§ Aim of the task
In the entries below, find the line with "定商取引法に基づく表記" and the line with "funkcje metaboliczne organizmu."; copy them and every line between them exactly, but not the pictures.

▬▬▬▬▬▬

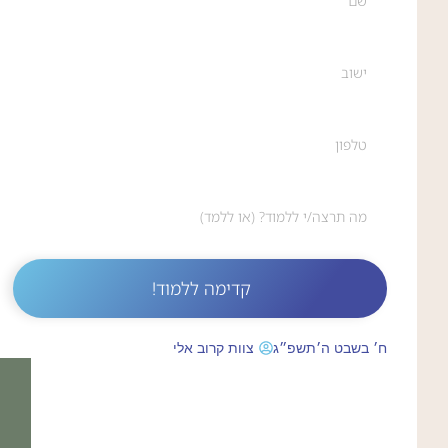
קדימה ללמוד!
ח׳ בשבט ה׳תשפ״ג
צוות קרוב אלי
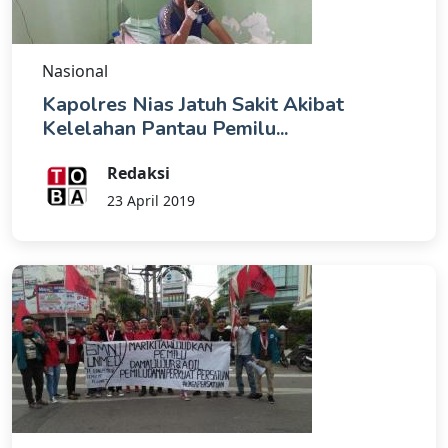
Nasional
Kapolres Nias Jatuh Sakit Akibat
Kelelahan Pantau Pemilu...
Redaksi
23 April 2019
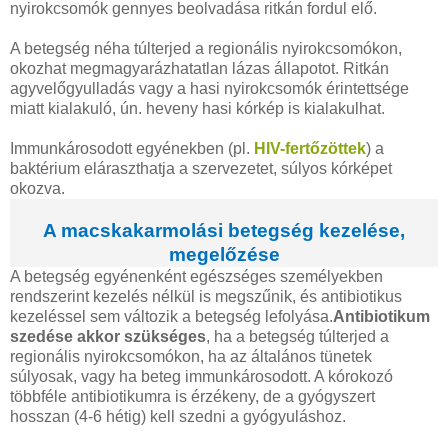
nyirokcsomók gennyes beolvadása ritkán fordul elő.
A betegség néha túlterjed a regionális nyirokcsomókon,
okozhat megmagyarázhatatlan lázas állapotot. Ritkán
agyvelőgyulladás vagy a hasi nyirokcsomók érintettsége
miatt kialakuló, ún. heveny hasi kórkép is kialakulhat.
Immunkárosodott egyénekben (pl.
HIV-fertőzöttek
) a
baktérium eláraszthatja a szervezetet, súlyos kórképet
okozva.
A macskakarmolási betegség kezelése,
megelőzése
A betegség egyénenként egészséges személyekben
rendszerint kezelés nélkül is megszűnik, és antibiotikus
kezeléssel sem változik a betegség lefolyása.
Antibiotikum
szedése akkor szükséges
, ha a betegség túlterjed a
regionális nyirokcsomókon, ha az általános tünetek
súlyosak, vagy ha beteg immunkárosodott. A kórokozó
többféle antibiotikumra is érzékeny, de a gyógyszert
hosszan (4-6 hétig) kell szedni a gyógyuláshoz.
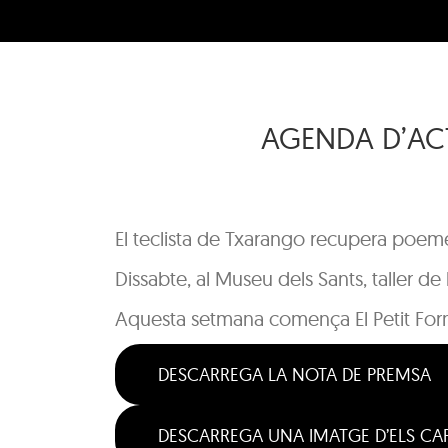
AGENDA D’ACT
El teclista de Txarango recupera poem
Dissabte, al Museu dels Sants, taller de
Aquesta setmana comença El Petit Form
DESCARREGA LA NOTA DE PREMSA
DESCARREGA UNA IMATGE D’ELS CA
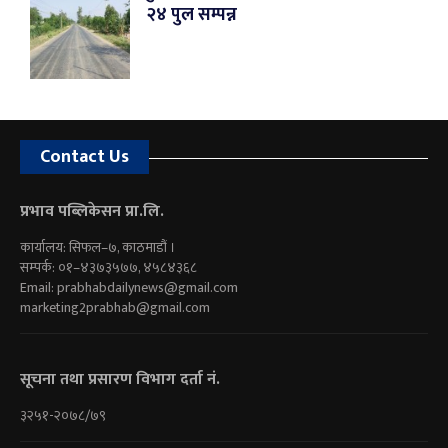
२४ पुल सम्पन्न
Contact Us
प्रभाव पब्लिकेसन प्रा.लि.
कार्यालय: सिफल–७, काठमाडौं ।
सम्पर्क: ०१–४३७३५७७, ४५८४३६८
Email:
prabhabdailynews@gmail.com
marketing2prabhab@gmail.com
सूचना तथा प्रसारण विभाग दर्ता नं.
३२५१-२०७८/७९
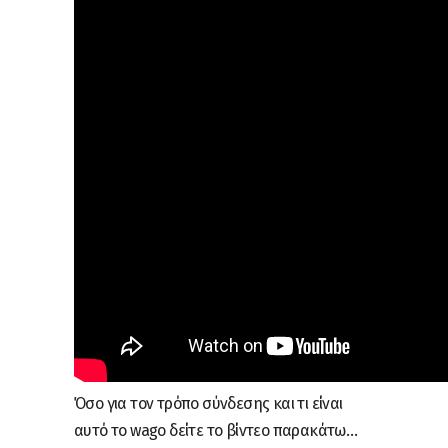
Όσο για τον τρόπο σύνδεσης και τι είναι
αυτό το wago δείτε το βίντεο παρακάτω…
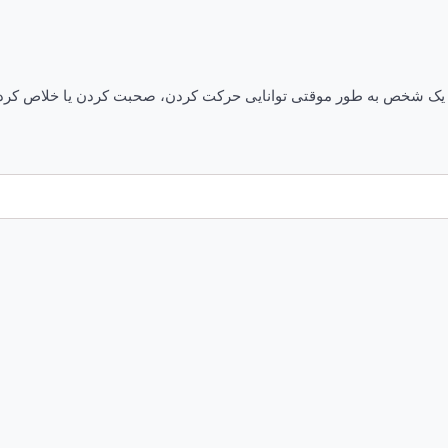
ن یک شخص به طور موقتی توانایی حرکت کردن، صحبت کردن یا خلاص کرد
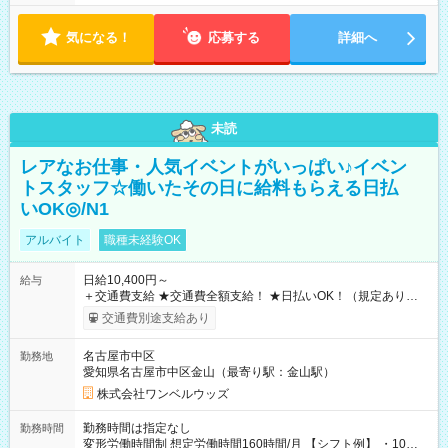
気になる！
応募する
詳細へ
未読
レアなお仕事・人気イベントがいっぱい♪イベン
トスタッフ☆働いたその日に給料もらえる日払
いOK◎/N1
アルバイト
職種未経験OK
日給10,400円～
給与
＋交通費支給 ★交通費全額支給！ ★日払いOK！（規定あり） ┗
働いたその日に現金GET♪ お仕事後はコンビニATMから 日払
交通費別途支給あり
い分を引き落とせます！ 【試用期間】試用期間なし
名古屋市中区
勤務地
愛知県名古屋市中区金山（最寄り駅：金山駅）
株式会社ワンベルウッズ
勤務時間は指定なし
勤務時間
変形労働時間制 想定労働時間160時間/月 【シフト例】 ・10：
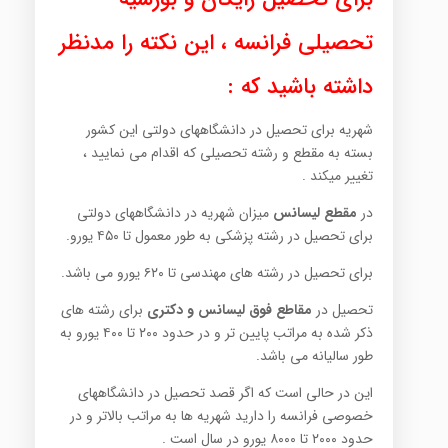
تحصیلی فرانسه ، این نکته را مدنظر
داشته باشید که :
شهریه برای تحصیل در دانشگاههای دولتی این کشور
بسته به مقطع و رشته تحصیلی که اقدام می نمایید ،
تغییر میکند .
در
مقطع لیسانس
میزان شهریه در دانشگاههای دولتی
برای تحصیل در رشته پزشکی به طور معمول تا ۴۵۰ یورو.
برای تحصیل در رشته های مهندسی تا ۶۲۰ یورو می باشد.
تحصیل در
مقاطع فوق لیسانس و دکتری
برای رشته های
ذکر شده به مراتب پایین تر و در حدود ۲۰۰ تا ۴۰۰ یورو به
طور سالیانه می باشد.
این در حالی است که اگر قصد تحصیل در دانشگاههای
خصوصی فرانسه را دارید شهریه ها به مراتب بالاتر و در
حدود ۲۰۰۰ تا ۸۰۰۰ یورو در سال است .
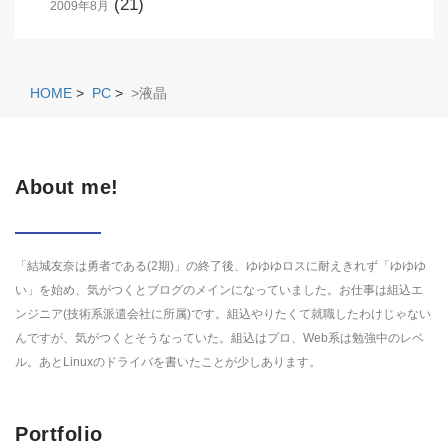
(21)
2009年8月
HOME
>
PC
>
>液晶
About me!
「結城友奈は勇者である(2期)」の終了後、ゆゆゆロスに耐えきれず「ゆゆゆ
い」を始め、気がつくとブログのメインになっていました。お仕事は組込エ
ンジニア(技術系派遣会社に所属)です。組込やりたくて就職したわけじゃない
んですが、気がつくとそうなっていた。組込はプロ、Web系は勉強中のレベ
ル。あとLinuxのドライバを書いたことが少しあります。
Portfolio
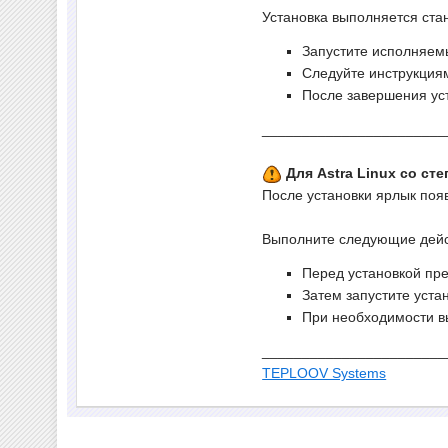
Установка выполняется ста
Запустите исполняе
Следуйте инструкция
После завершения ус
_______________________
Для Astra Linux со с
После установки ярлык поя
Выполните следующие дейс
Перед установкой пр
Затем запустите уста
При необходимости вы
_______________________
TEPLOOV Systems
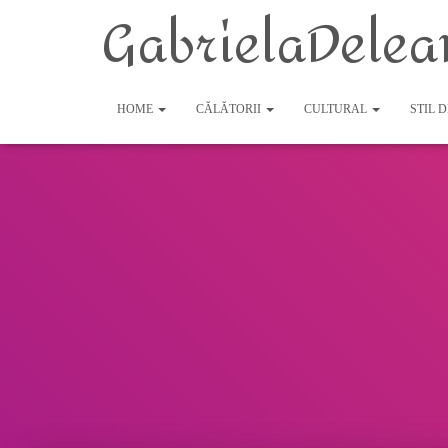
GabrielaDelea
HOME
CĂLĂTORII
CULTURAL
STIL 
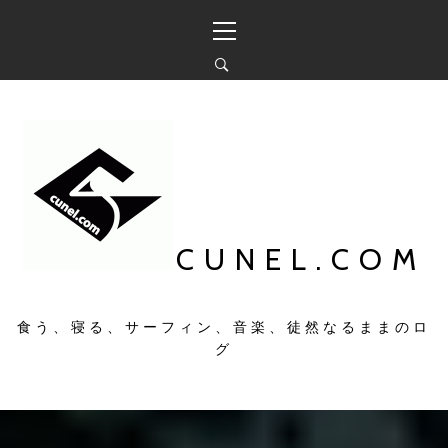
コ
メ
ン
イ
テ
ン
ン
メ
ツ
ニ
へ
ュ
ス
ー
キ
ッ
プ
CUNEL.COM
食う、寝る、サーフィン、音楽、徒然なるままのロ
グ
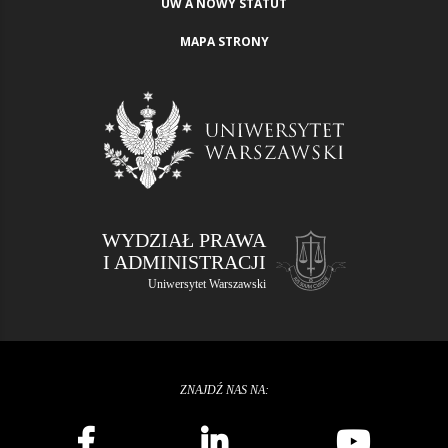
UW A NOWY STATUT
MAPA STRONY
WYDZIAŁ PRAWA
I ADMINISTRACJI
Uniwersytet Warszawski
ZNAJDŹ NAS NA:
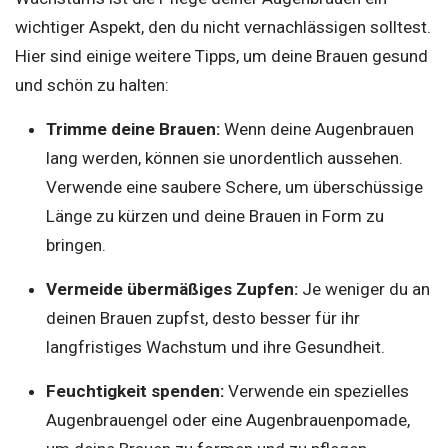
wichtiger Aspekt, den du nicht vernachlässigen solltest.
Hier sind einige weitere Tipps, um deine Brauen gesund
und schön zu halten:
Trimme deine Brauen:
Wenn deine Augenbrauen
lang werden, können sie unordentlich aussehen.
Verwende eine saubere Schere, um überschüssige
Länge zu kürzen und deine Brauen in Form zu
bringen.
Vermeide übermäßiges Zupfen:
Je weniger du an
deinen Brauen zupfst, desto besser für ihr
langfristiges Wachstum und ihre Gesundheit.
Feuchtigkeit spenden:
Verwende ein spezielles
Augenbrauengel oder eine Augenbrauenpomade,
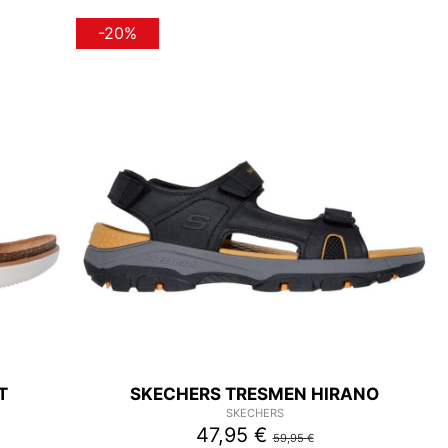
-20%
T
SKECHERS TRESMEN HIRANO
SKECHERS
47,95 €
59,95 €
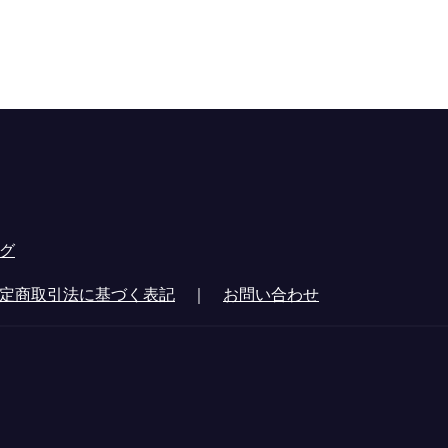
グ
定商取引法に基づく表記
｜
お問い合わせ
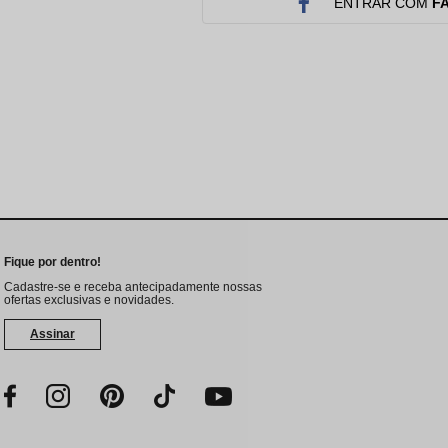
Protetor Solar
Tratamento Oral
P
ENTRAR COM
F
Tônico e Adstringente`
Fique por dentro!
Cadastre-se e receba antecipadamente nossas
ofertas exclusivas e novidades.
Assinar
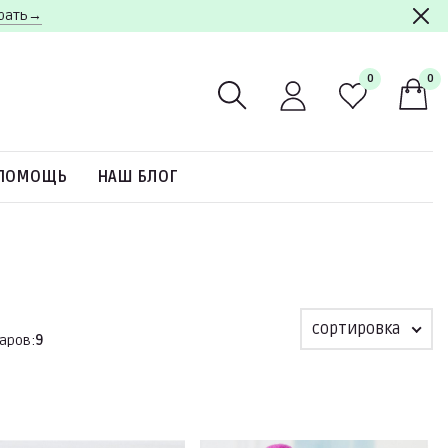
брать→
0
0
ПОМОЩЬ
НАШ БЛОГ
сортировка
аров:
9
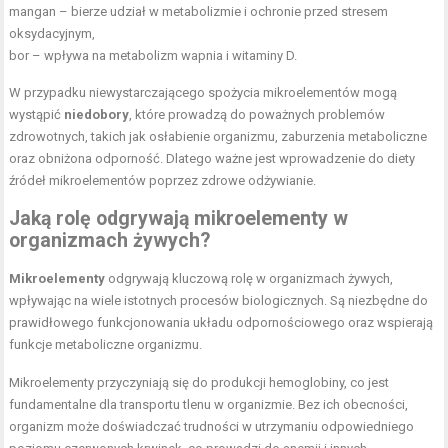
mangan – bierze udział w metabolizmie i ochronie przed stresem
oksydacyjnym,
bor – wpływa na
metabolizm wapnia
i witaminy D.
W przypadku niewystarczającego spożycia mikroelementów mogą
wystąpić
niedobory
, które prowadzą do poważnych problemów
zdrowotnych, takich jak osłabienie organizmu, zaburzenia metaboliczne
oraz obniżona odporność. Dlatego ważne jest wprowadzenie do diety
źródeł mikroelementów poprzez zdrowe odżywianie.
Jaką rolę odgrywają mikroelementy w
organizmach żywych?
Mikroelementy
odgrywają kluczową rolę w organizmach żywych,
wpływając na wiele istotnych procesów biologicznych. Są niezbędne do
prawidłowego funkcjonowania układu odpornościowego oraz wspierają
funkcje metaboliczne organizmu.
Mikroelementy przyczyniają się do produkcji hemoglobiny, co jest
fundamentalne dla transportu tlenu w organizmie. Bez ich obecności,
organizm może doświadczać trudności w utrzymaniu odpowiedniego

▬▬▬▬▬▬

§ Answer area
定商取引法に基づく表記
｜
お問い合わせ
Protetor Solar
Tratamento Oral
P
ENTRAR COM
F
Tônico e Adstringente`
Fique por dentro!
Cadastre-se e receba antecipadamente nossas
ofertas exclusivas e novidades.
Assinar
брать→
0
0
ПОМОЩЬ
НАШ БЛОГ
сортировка
аров:
9
mangan – bierze udział w metabolizmie i ochronie przed stresem
oksydacyjnym,
bor – wpływa na
metabolizm wapnia
i witaminy D.
W przypadku niewystarczającego spożycia mikroelementów mogą
wystąpić
niedobory
, które prowadzą do poważnych problemów
zdrowotnych, takich jak osłabienie organizmu, zaburzenia metaboliczne
oraz obniżona odporność. Dlatego ważne jest wprowadzenie do diety
źródeł mikroelementów poprzez zdrowe odżywianie.
Jaką rolę odgrywają mikroelementy w
organizmach żywych?
Mikroelementy
odgrywają kluczową rolę w organizmach żywych,
wpływając na wiele istotnych procesów biologicznych. Są niezbędne do
prawidłowego funkcjonowania układu odpornościowego oraz wspierają
funkcje metaboliczne organizmu.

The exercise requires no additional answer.